Something I wrote last summer, which is an on-going re-write of thoughts developed over the past few years, "More about Contested Space--"Gentrification"" addresses these kinds of sentiments, in what I call Gentrification effect #2 --

But gentrification is phenomenon with multiple effects, which I describe as: ...

(2) change and different people coming into a neighborhood -- most importantly, different people from those currently in residence (the differences--race, class, ethnicity, levels of educational attainment, attitudes toward the urban experience, etc.--are usually not "celebrated" (I make this point because I still remember first being taught about diversity and multiculturalism in 7th grade, and I specifically remember the "melting pot" and "celebration of differences" phrase -- I have a hard time seeing the celebration, at least in DC);

It shouldn't be too much of a surprise that people don't think about the ebb and flow and change of neighborhoods over the decades, or that they don't know much about the history of the city and their neighborhoods (remember the point I made a week or two ago about an ANC Commissioner in the Trinidad neighborhood who tells people that the neighobrhood was named in honor of residents from the Caribbean, which is patently false), and it gets in the way of really understanding what is going on.

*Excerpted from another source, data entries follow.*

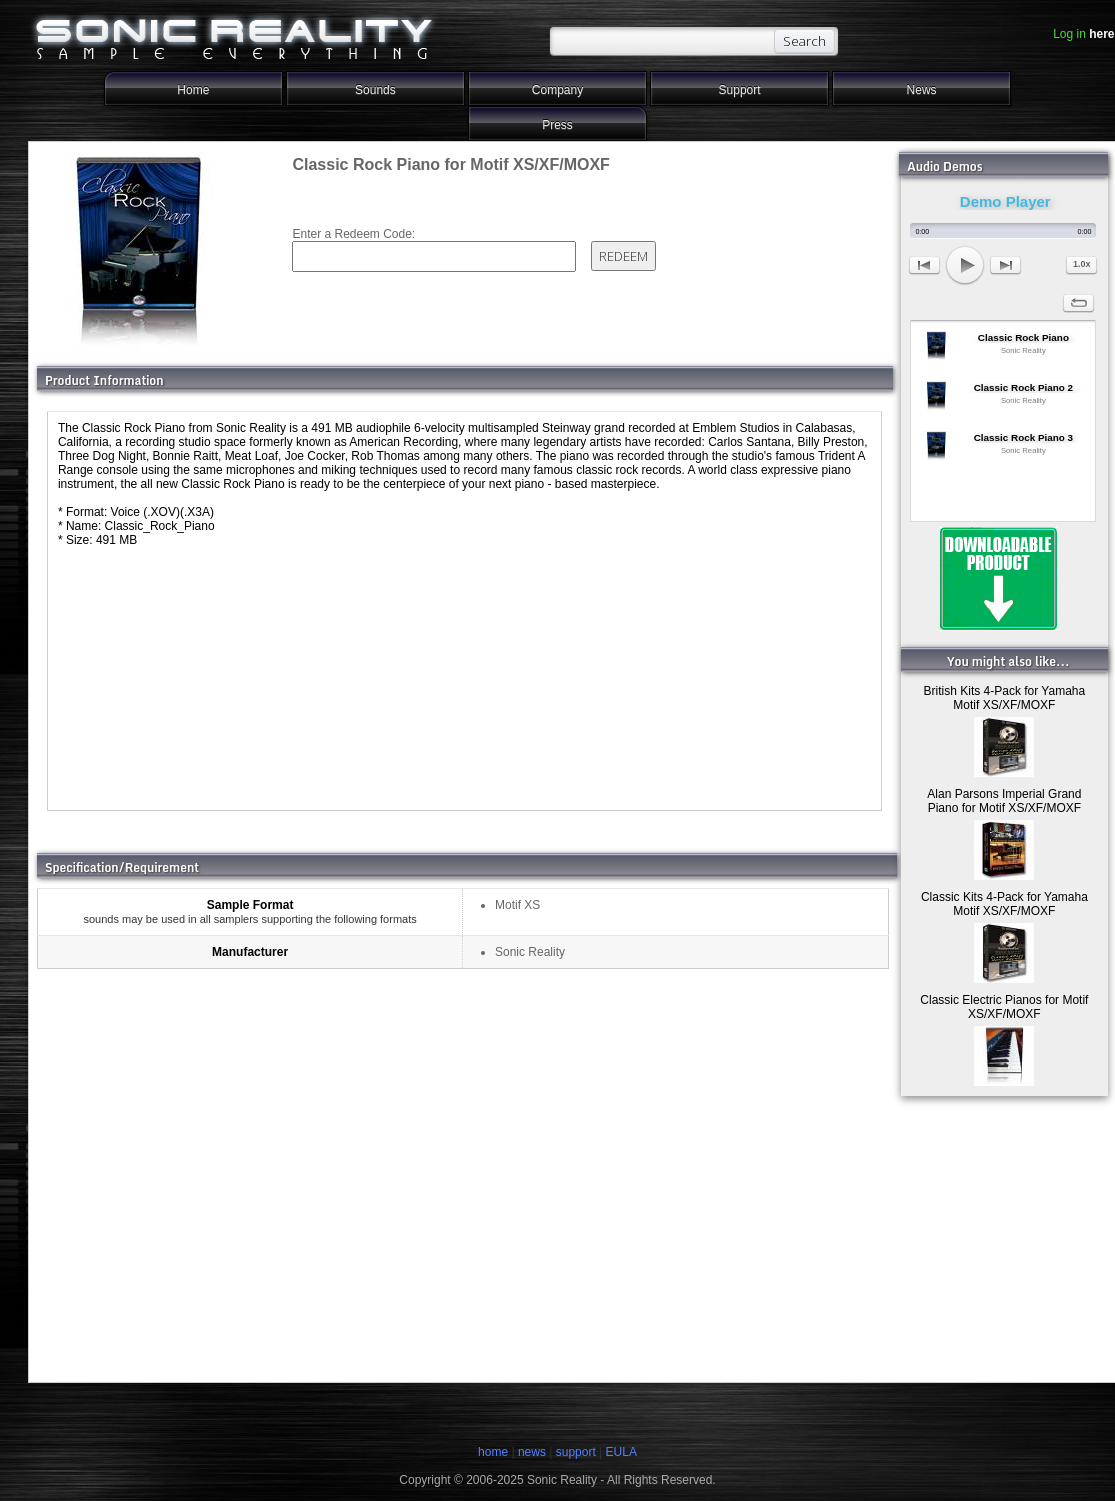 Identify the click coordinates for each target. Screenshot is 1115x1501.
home (493, 1452)
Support (740, 90)
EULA (621, 1452)
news (532, 1452)
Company (557, 90)
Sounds (375, 90)
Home (193, 90)
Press (557, 125)
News (922, 90)
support (577, 1452) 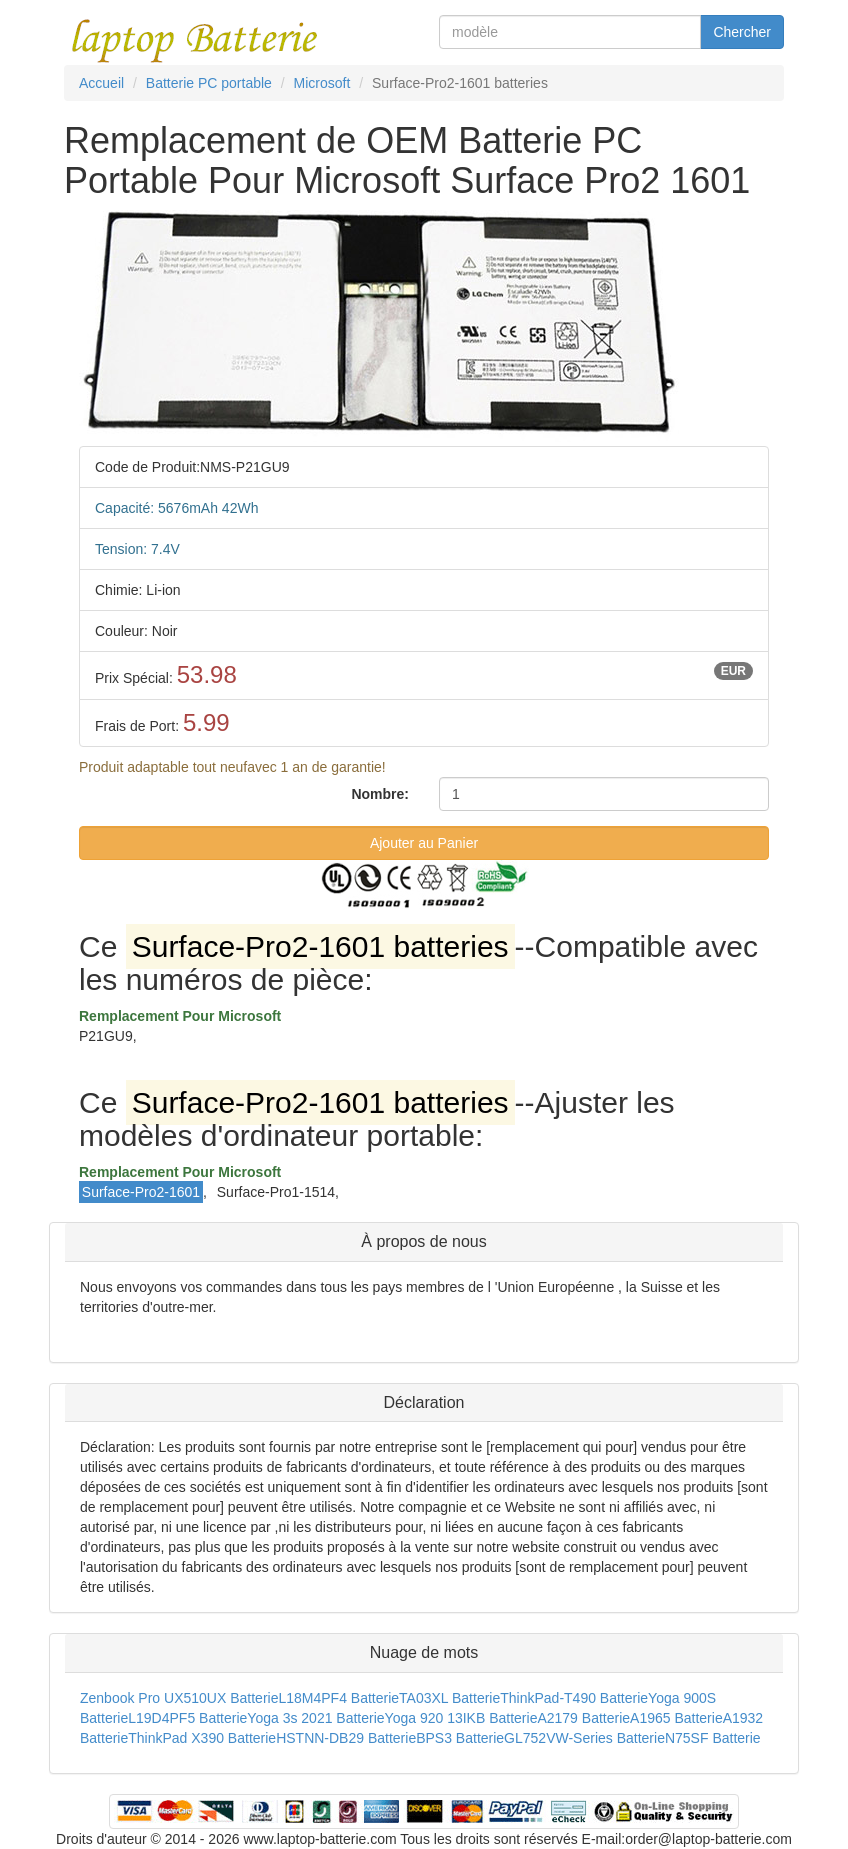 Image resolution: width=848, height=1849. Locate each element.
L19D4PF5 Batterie (187, 1718)
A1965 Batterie (676, 1718)
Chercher (742, 32)
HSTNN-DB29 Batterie (346, 1738)
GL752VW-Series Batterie (584, 1738)
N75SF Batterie (713, 1738)
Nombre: (380, 794)
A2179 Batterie (583, 1718)
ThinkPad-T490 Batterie (574, 1698)
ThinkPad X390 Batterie (202, 1738)
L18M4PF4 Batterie (338, 1698)
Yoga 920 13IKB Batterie (461, 1718)
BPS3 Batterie (460, 1738)
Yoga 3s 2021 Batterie (315, 1718)
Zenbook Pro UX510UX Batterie (179, 1698)
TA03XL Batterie (449, 1698) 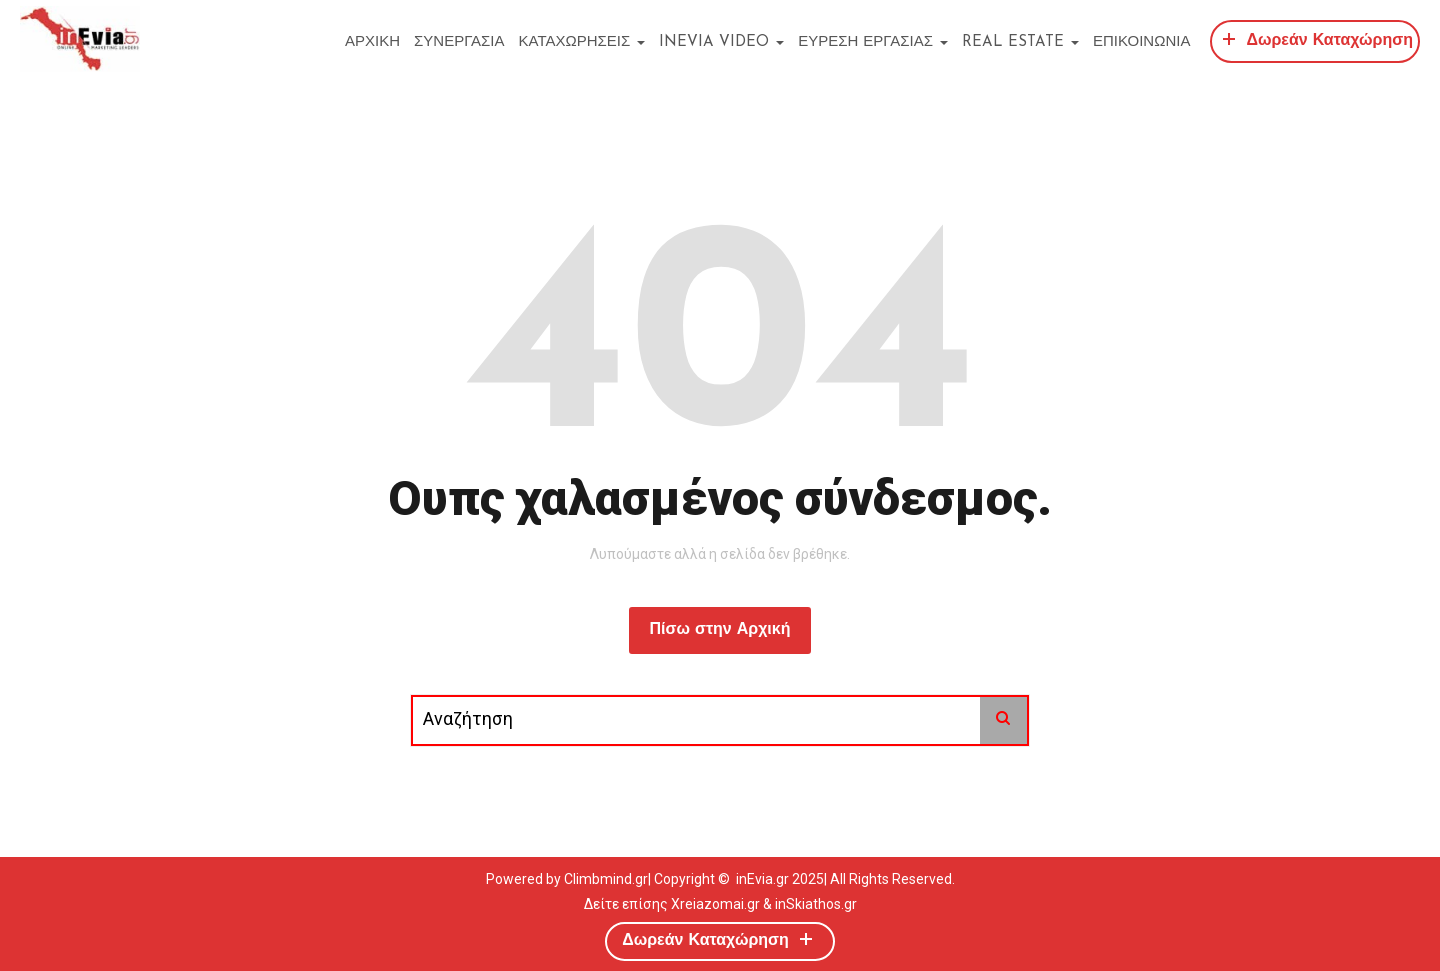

(Today's Post also has a brief, "Capitol Honor Sought for Artist," about a proposal to name the U.S. Capitol Visitors Center after Constantino Brumidi, the famed Italian muralist whose work defines many spaces in the Capitol. One of Brumidi's assistants lived at 819 7th Street NE "back in the day," and Brumidi willed to him his desk. But the Church that moved to the neighborhood in the 1950s (after being displaced from Southwest DC) had no interest in preserving the rare frame house, or finding out more about the history of the neighborhood. They wanted a parking lot, they let the building rot for 10+ years, and the City did nothing in the interim but watch the building rot--no fines...)

The North Brumidi Corridor Viewed from the West, U.S. CapitolThe North Brumidi Corridor Viewed from the West, U.S. Capitol. Although assistants and other artists are responsible for many of the details, the design of the murals and the major elements are by Constantino Brumidi. Born in Rome in 1805, Brumidi had painted in the Vatican and in the palace and villa of a Roman prince before emigrating to the United States in 1852. After he proved his skill in fresco painting in 1855, he spent much of the next 25 years until his death in 1880 decorating the Capitol. (From the Architect of the Capitol website.)

This is all about contested spaces, and as an academic paper puts it:

Understanding how people use space—and invest space with meaning—has become a topic of great importance in the fields of cultural studies, geography, ethnography, anthropology, history and literature, not to mention fields such as economics and political science. Exploring how people negotiate their identities and interests in and through space/ place is also an issue of increasing import.

This is an example of why I talk about DC as a great social laboratory--an opportunity for focused and deliberative observation. But it's more than just an academic exercise as people are impacted, and either benefit or can be damaged through the processes. But acting and "interpreting" what happens here as if it is unique is truly a mistake and fails to capitalize on learnings and gleanings from other settings.

The "production of spaces" isn't theoretical. Also see "Community Preservation and Gentrification" and "Civic Tourism" about the links between historic preservation, commercial district revitalization, arts and cultural development, and tourism, how history changes over time and how our memories are merely snapshots of history that reflect only a piece, granted it is "our" piece, of the total story.